Nvidia (NASDAQ: NVDA) stock is currently down 12% from its all-time high. It suffered a sharp sell-off in January after China-based start-up DeepSeek asserted that it had trained a competitive artificial intelligence (AI) model using a fraction of the computing power that had been deployed by leading U.S.-based developers like OpenAI.
Investors feared that DeepSeek’s techniques would be adopted by other AI developers, leading to a substantial drop in demand for Nvidia’s high-end graphics processing units (GPUs), which are the best hardware available for developing AI models. However, those concerns might have been overblown.
Google parent Alphabet (NASDAQ: GOOG)(NASDAQ: GOOGL) is a big buyer of Nvidia’s AI data center chips, and on Feb. 4, its CEO, Sundar Pichai, made some comments that should make Nvidia’s investors feel much better.
DeepSeek was established in 2023 by a successful Chinese hedge fund called High-Flyer, which had been using AI to build trading algorithms for years. DeepSeek released its V3 large language model (LLM) in December 2024, followed by its R1 reasoning model in January, and their competitiveness with some of the latest models from OpenAI and other start-ups got the tech sector buzzing.
Since DeepSeek’s work is open source, the industry quickly learned some important details. The start-up claims to have trained V3 for just $5.6 million (not including an estimated $500 million in chips and infrastructure, according to SemiAnalysis), which is a drop in the bucket compared to the tens of billions of dollars spent by companies like OpenAI to reach their current stage of development.
DeepSeek also used older generations of Nvidia’s GPUs like the H100, because the U.S. government banned the chip maker from selling its latest hardware to Chinese firms (to protect America’s AI leadership).
It turns out DeepSeek implemented some unique innovations on the software side to make up for the lack of computational power.

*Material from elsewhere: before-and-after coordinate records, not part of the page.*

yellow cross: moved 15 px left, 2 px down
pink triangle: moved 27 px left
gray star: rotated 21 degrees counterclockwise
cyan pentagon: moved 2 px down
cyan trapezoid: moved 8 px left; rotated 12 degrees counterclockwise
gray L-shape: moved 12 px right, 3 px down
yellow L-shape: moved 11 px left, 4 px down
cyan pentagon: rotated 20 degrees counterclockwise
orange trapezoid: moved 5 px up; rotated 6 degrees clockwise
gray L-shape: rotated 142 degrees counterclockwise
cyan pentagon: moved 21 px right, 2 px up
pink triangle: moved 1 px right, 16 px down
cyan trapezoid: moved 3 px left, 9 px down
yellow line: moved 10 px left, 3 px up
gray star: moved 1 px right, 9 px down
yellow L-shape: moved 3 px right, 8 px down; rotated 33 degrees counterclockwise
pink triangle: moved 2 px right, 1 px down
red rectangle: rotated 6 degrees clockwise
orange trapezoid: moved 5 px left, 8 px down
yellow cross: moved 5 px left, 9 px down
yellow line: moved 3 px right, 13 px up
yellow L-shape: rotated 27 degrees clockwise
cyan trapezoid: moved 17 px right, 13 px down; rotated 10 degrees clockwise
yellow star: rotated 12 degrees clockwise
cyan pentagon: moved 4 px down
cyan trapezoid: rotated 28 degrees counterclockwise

It developed highly efficient algorithms and data input methods, and it also used a technique called distillation, which involves using the knowledge from an already-successful large AI model to train a smaller model.
In fact, OpenAI has accused DeepSeek of using its GPT-4o models to train DeepSeek R1, by prompting the ChatGPT chatbot at scale to “learn” from its outputs. Distillation rapidly speeds up the training process because the developer doesn’t have to collect or process mountains of data. As a result, it also requires far less computing power, which means fewer GPUs.